The divers were carrying underwater cameras to film the environment in the shaft, he said.

But they all said the situation underground was "very complicated" and the water was "murky and deep" when they returned to the surface successively after 3 p.m.

"Under normal conditions, we can work for two hours underwater, but only about an hour in complicated situation with bad water quality," a diver told Xinhua.

"I could not go too far underground due to restrictions of equipment I brought," he said.

The spokesman with the rescue headquarters has said early Sunday morning was the soonest time when a large-scale rescue operation could be launched.

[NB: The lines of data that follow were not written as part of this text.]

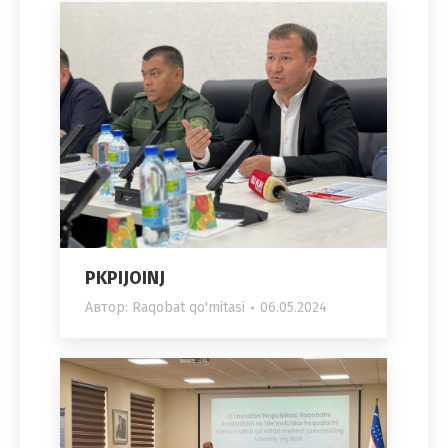
PKPIJOINJ
Автор:
Raqobat qo'mitasi
06.05.2024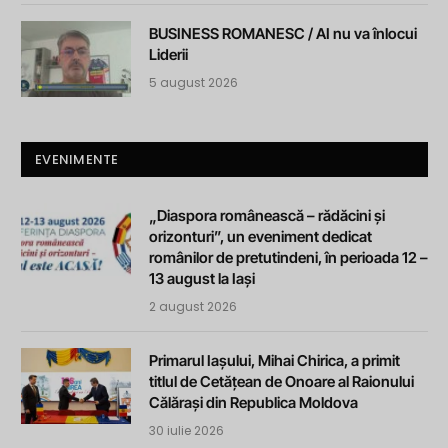
BUSINESS ROMANESC / AI nu va înlocui
Liderii
5 august 2026
EVENIMENTE
„Diaspora românească – rădăcini și
orizonturi”, un eveniment dedicat
românilor de pretutindeni, în perioada 12 –
13 august la Iași
2 august 2026
Primarul Iașului, Mihai Chirica, a primit
titlul de Cetățean de Onoare al Raionului
Călărași din Republica Moldova
30 iulie 2026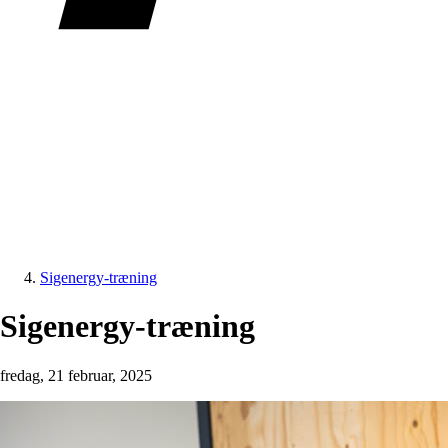
Sigenergy-træning
Sigenergy-træning
fredag, 21 februar, 2025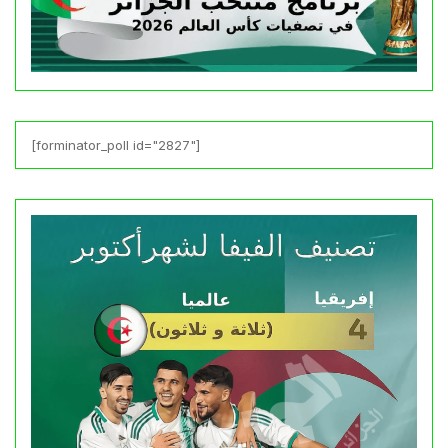
[forminator_poll id="2827"]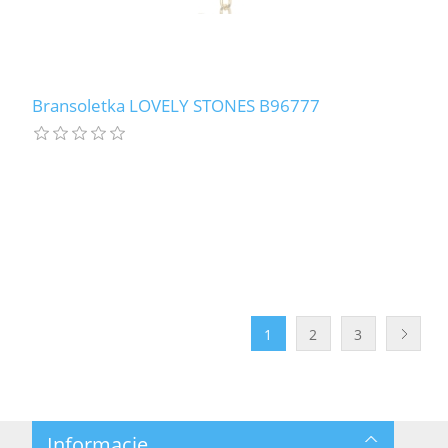
Bransoletka LOVELY STONES B96777
1
2
3
Informacje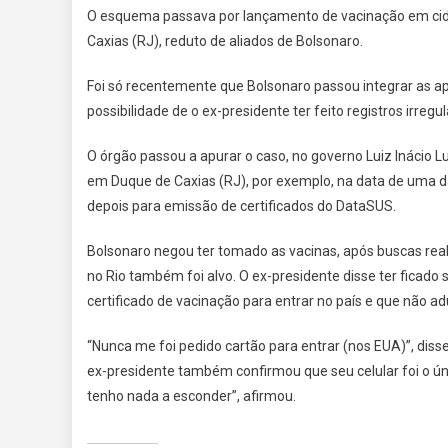
O esquema passava por lançamento de vacinação em cidad
Caxias (RJ), reduto de aliados de Bolsonaro.
Foi só recentemente que Bolsonaro passou integrar as ap
possibilidade de o ex-presidente ter feito registros irreg
O órgão passou a apurar o caso, no governo Luiz Inácio L
em Duque de Caxias (RJ), por exemplo, na data de uma d
depois para emissão de certificados do DataSUS.
Bolsonaro negou ter tomado as vacinas, após buscas real
no Rio também foi alvo. O ex-presidente disse ter ficado
certificado de vacinação para entrar no país e que não ad
“Nunca me foi pedido cartão para entrar (nos EUA)”, disse
ex-presidente também confirmou que seu celular foi o úni
tenho nada a esconder”, afirmou.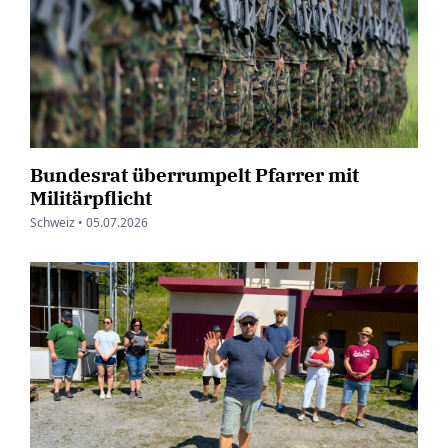
Bundesrat überrumpelt Pfarrer mit
Militärpflicht
Schweiz •
05.07.2026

Rescuers sent down an explosion-proof telephone through the drill pipe to the pit Saturday noon, hoping to hear the voices of the trapped or other sings of life.

But no sounds were heard.

Rescuers have sent more than 360 bags of glucose, each 200 ml, down the 250-meter coal mine after hearing banging on the metal pipe Friday.

About 3,000 rescuers are racing the clock to pump water and reach the trapped miners.

The water level underground had dropped by 5.5 meters by Saturday noon after a total of 86,600 cubic meters of water had been pumped from the shaft.

Rescuers said the trapped miners were working on nine different platforms, and four platforms had not been totally submerged, making it possible that some workers could have survived.

The flooding happened at about 1:40 p.m. Sunday when underground water gushed into the pit of Wangjialing Coal Mine, which was under construction. Altogether 261 miners were working underground, and 108 were lifted safely to the surface.

Rescuers said the flooding took place when workers digging tunnels broke through into an old shaft filled with water.

The mine, which straddles Xiangning County, of Linfen City, and Hejin, a county-level city within Yuncheng City, covers about 180 square kilometers.

The mining zone was estimated to have more than 2.3 billion tonnes of coal reserves, including 1.04 billion tonnes of proven reserves, according to the company's official website.

The mine, affiliated to the state-owned Huajin Coking Coal Co. Ltd., is a major project approved by the provincial government. It is expected to produce 6 million tonnes of coal annually once in operation.

If the trapped workers cannot be saved, the accident will be China's worst mining disaster in more than two years. In August 2007, a total of 181 workers died at two flooded coal mines neighboring each other -- 172 at one mine -- in Xintai, eastern Shandong Province.